_Extracted information_
################
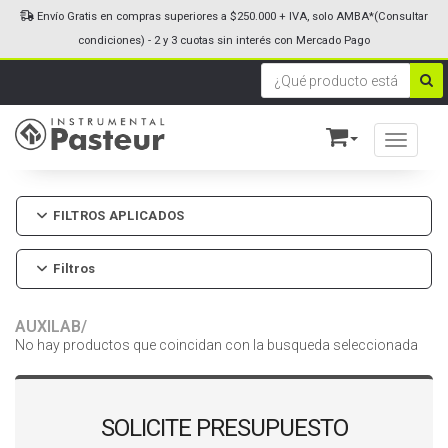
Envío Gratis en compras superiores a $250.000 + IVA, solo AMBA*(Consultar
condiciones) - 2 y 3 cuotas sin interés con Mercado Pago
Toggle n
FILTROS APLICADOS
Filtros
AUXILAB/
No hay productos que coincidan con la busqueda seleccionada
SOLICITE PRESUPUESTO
################
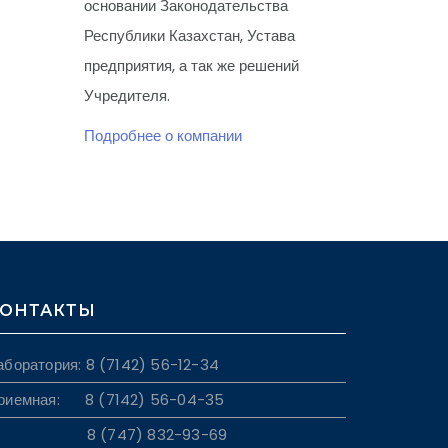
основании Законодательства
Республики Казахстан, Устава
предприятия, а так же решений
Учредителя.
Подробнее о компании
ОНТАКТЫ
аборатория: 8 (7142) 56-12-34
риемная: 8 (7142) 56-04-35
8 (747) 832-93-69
################
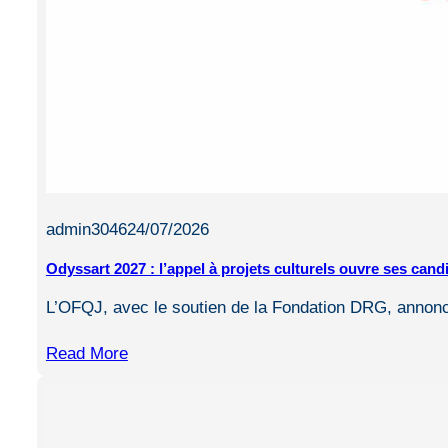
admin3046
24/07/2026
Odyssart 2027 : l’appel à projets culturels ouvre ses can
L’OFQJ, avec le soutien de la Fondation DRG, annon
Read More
################
_Task to carry out_
Would you output, from the records above, exactly the run of lines that starts at the line containing "Envío Gratis en" and ends at the line containing "SOLICITE PRESUPUESTO", and only that run?

_Exercise result_
Envío Gratis en compras superiores a $250.000 + IVA, solo AMBA*(Consultar
condiciones) - 2 y 3 cuotas sin interés con Mercado Pago
Toggle n
FILTROS APLICADOS
Filtros
AUXILAB/
No hay productos que coincidan con la busqueda seleccionada
SOLICITE PRESUPUESTO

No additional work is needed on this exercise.